▸ **WORK INSTRUCTION**: Print out each entry without alteration, and keep the pictures out.
(EXERCISE INPUT begins)
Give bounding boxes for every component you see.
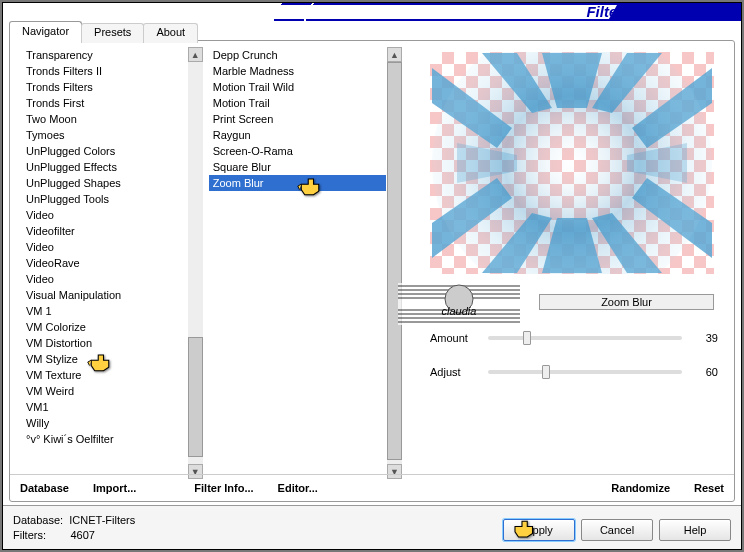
preview-image	[430, 52, 714, 274]
category-item[interactable]: Video	[22, 271, 187, 287]
category-item[interactable]: Transparency	[22, 47, 187, 63]
category-item[interactable]: UnPlugged Colors	[22, 143, 187, 159]
preview-effect	[430, 52, 714, 274]
param-row: Adjust60	[430, 366, 718, 378]
filter-name-label: Zoom Blur	[539, 294, 714, 310]
filter-scrollbar[interactable]: ▲ ▼	[387, 47, 402, 479]
import-button[interactable]: Import...	[93, 482, 136, 494]
param-row: Amount39	[430, 332, 718, 344]
tab-presets[interactable]: Presets	[81, 23, 144, 43]
help-button[interactable]: Help	[659, 519, 731, 541]
filters-label: Filters:	[13, 529, 46, 541]
scroll-thumb[interactable]	[387, 62, 402, 460]
filter-item[interactable]: Motion Trail	[209, 95, 386, 111]
svg-point-0	[432, 52, 712, 274]
category-item[interactable]: UnPlugged Shapes	[22, 175, 187, 191]
category-item[interactable]: VM Texture	[22, 367, 187, 383]
category-item[interactable]: °v° Kiwi´s Oelfilter	[22, 431, 187, 447]
watermark: claudia	[398, 283, 520, 325]
param-label: Amount	[430, 332, 482, 344]
preview-area: Zoom Blur Amount39Adjust60	[402, 47, 728, 489]
param-slider[interactable]	[488, 336, 682, 340]
category-item[interactable]: VM1	[22, 399, 187, 415]
category-item[interactable]: Visual Manipulation	[22, 287, 187, 303]
category-item[interactable]: VM Distortion	[22, 335, 187, 351]
slider-thumb[interactable]	[542, 365, 550, 379]
apply-button[interactable]: Apply	[503, 519, 575, 541]
status-text: Database: ICNET-Filters Filters: 4607	[13, 513, 135, 543]
tab-panel: TransparencyTronds Filters IITronds Filt…	[9, 40, 735, 502]
category-scrollbar[interactable]: ▲ ▼	[188, 47, 203, 479]
cancel-button[interactable]: Cancel	[581, 519, 653, 541]
filter-item[interactable]: Motion Trail Wild	[209, 79, 386, 95]
filter-item[interactable]: Screen-O-Rama	[209, 143, 386, 159]
reset-button[interactable]: Reset	[694, 482, 724, 494]
category-item[interactable]: Two Moon	[22, 111, 187, 127]
param-slider[interactable]	[488, 370, 682, 374]
category-item[interactable]: Video	[22, 207, 187, 223]
filter-item[interactable]: Raygun	[209, 127, 386, 143]
db-value: ICNET-Filters	[69, 514, 135, 526]
status-bar: Database: ICNET-Filters Filters: 4607 Ap…	[3, 505, 741, 549]
scroll-up-icon[interactable]: ▲	[387, 47, 402, 62]
randomize-button[interactable]: Randomize	[611, 482, 670, 494]
tab-navigator[interactable]: Navigator	[9, 21, 82, 41]
slider-thumb[interactable]	[523, 331, 531, 345]
scroll-up-icon[interactable]: ▲	[188, 47, 203, 62]
filter-item[interactable]: Square Blur	[209, 159, 386, 175]
tab-bar: Navigator Presets About	[9, 21, 197, 41]
category-list: TransparencyTronds Filters IITronds Filt…	[16, 47, 203, 489]
category-item[interactable]: Tronds Filters	[22, 79, 187, 95]
filter-item[interactable]: Zoom Blur	[209, 175, 386, 191]
category-item[interactable]: Tymoes	[22, 127, 187, 143]
toolbar-row: Database Import... Filter Info... Editor…	[10, 474, 734, 501]
category-item[interactable]: UnPlugged Tools	[22, 191, 187, 207]
filter-item[interactable]: Print Screen	[209, 111, 386, 127]
filter-list: Depp CrunchMarble MadnessMotion Trail Wi…	[203, 47, 402, 489]
param-value: 39	[688, 332, 718, 344]
editor-button[interactable]: Editor...	[278, 482, 318, 494]
filter-item[interactable]: Marble Madness	[209, 63, 386, 79]
filter-item[interactable]: Depp Crunch	[209, 47, 386, 63]
category-item[interactable]: VM Stylize	[22, 351, 187, 367]
database-button[interactable]: Database	[20, 482, 69, 494]
category-item[interactable]: Video	[22, 239, 187, 255]
app-title: Filters Unlimited 2.0	[586, 3, 729, 20]
filters-count: 4607	[70, 529, 94, 541]
category-item[interactable]: UnPlugged Effects	[22, 159, 187, 175]
category-item[interactable]: Tronds First	[22, 95, 187, 111]
category-item[interactable]: VideoRave	[22, 255, 187, 271]
filter-info-button[interactable]: Filter Info...	[194, 482, 253, 494]
db-label: Database:	[13, 514, 63, 526]
main-window: Filters Unlimited 2.0 Navigator Presets …	[2, 2, 742, 550]
titlebar: Filters Unlimited 2.0	[3, 3, 741, 21]
param-label: Adjust	[430, 366, 482, 378]
scroll-thumb[interactable]	[188, 337, 203, 457]
param-value: 60	[688, 366, 718, 378]
svg-text:claudia: claudia	[442, 305, 477, 317]
category-item[interactable]: Tronds Filters II	[22, 63, 187, 79]
category-item[interactable]: Willy	[22, 415, 187, 431]
category-item[interactable]: Videofilter	[22, 223, 187, 239]
category-item[interactable]: VM Colorize	[22, 319, 187, 335]
category-item[interactable]: VM 1	[22, 303, 187, 319]
tab-about[interactable]: About	[143, 23, 198, 43]
category-item[interactable]: VM Weird	[22, 383, 187, 399]
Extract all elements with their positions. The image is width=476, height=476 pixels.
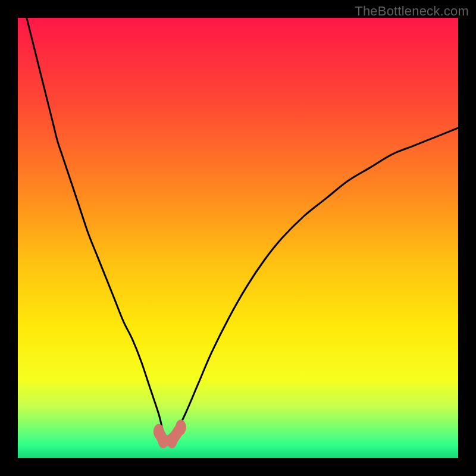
chart-frame: TheBottleneck.com <box>0 0 476 476</box>
chart-canvas <box>18 18 458 458</box>
curve-marker <box>167 433 177 448</box>
watermark-label: TheBottleneck.com <box>355 4 469 19</box>
curve-marker <box>176 419 186 435</box>
plot-area <box>18 18 458 458</box>
gradient-background <box>18 18 458 458</box>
(EXERCISE INPUT ends)
▸ **EXERCISE SOLUTION**:
Give bounding boxes for every component you see.
preview-image	[430, 52, 714, 274]
category-item[interactable]: Video	[22, 271, 187, 287]
category-item[interactable]: Transparency	[22, 47, 187, 63]
category-item[interactable]: UnPlugged Colors	[22, 143, 187, 159]
preview-effect	[430, 52, 714, 274]
param-row: Adjust60	[430, 366, 718, 378]
filter-name-label: Zoom Blur	[539, 294, 714, 310]
filter-scrollbar[interactable]: ▲ ▼	[387, 47, 402, 479]
import-button[interactable]: Import...	[93, 482, 136, 494]
param-row: Amount39	[430, 332, 718, 344]
tab-presets[interactable]: Presets	[81, 23, 144, 43]
help-button[interactable]: Help	[659, 519, 731, 541]
filters-label: Filters:	[13, 529, 46, 541]
scroll-thumb[interactable]	[387, 62, 402, 460]
filter-item[interactable]: Motion Trail	[209, 95, 386, 111]
svg-point-0	[432, 52, 712, 274]
category-item[interactable]: UnPlugged Shapes	[22, 175, 187, 191]
category-item[interactable]: VM Texture	[22, 367, 187, 383]
category-item[interactable]: °v° Kiwi´s Oelfilter	[22, 431, 187, 447]
watermark: claudia	[398, 283, 520, 325]
param-label: Amount	[430, 332, 482, 344]
preview-area: Zoom Blur Amount39Adjust60	[402, 47, 728, 489]
param-slider[interactable]	[488, 336, 682, 340]
category-item[interactable]: VM1	[22, 399, 187, 415]
category-item[interactable]: Visual Manipulation	[22, 287, 187, 303]
category-item[interactable]: VM Distortion	[22, 335, 187, 351]
slider-thumb[interactable]	[542, 365, 550, 379]
apply-button[interactable]: Apply	[503, 519, 575, 541]
status-text: Database: ICNET-Filters Filters: 4607	[13, 513, 135, 543]
tab-panel: TransparencyTronds Filters IITronds Filt…	[9, 40, 735, 502]
category-scrollbar[interactable]: ▲ ▼	[188, 47, 203, 479]
cancel-button[interactable]: Cancel	[581, 519, 653, 541]
filter-item[interactable]: Motion Trail Wild	[209, 79, 386, 95]
filter-item[interactable]: Screen-O-Rama	[209, 143, 386, 159]
reset-button[interactable]: Reset	[694, 482, 724, 494]
category-item[interactable]: Two Moon	[22, 111, 187, 127]
param-slider[interactable]	[488, 370, 682, 374]
category-item[interactable]: Video	[22, 207, 187, 223]
filter-item[interactable]: Raygun	[209, 127, 386, 143]
db-value: ICNET-Filters	[69, 514, 135, 526]
status-bar: Database: ICNET-Filters Filters: 4607 Ap…	[3, 505, 741, 549]
scroll-up-icon[interactable]: ▲	[387, 47, 402, 62]
randomize-button[interactable]: Randomize	[611, 482, 670, 494]
tab-navigator[interactable]: Navigator	[9, 21, 82, 41]
slider-thumb[interactable]	[523, 331, 531, 345]
scroll-up-icon[interactable]: ▲	[188, 47, 203, 62]
filter-item[interactable]: Square Blur	[209, 159, 386, 175]
tab-bar: Navigator Presets About	[9, 21, 197, 41]
category-list: TransparencyTronds Filters IITronds Filt…	[16, 47, 203, 489]
category-item[interactable]: Tronds Filters	[22, 79, 187, 95]
filter-item[interactable]: Zoom Blur	[209, 175, 386, 191]
category-item[interactable]: Tymoes	[22, 127, 187, 143]
toolbar-row: Database Import... Filter Info... Editor…	[10, 474, 734, 501]
category-item[interactable]: UnPlugged Tools	[22, 191, 187, 207]
filter-item[interactable]: Print Screen	[209, 111, 386, 127]
filter-list: Depp CrunchMarble MadnessMotion Trail Wi…	[203, 47, 402, 489]
param-value: 39	[688, 332, 718, 344]
editor-button[interactable]: Editor...	[278, 482, 318, 494]
filter-item[interactable]: Marble Madness	[209, 63, 386, 79]
filter-item[interactable]: Depp Crunch	[209, 47, 386, 63]
category-item[interactable]: VM Stylize	[22, 351, 187, 367]
database-button[interactable]: Database	[20, 482, 69, 494]
category-item[interactable]: Video	[22, 239, 187, 255]
app-title: Filters Unlimited 2.0	[586, 3, 729, 20]
filters-count: 4607	[70, 529, 94, 541]
category-item[interactable]: UnPlugged Effects	[22, 159, 187, 175]
category-item[interactable]: Tronds First	[22, 95, 187, 111]
category-item[interactable]: VideoRave	[22, 255, 187, 271]
filter-info-button[interactable]: Filter Info...	[194, 482, 253, 494]
db-label: Database:	[13, 514, 63, 526]
main-window: Filters Unlimited 2.0 Navigator Presets …	[2, 2, 742, 550]
titlebar: Filters Unlimited 2.0	[3, 3, 741, 21]
param-label: Adjust	[430, 366, 482, 378]
scroll-thumb[interactable]	[188, 337, 203, 457]
param-value: 60	[688, 366, 718, 378]
svg-text:claudia: claudia	[442, 305, 477, 317]
category-item[interactable]: Tronds Filters II	[22, 63, 187, 79]
category-item[interactable]: Willy	[22, 415, 187, 431]
category-item[interactable]: Videofilter	[22, 223, 187, 239]
category-item[interactable]: VM Colorize	[22, 319, 187, 335]
category-item[interactable]: VM 1	[22, 303, 187, 319]
tab-about[interactable]: About	[143, 23, 198, 43]
category-item[interactable]: VM Weird	[22, 383, 187, 399]
Extract all elements with their positions. The image is width=476, height=476 pixels.
chart-frame: TheBottleneck.com <box>0 0 476 476</box>
chart-canvas <box>18 18 458 458</box>
curve-marker <box>167 433 177 448</box>
watermark-label: TheBottleneck.com <box>355 4 469 19</box>
curve-marker <box>176 419 186 435</box>
plot-area <box>18 18 458 458</box>
gradient-background <box>18 18 458 458</box>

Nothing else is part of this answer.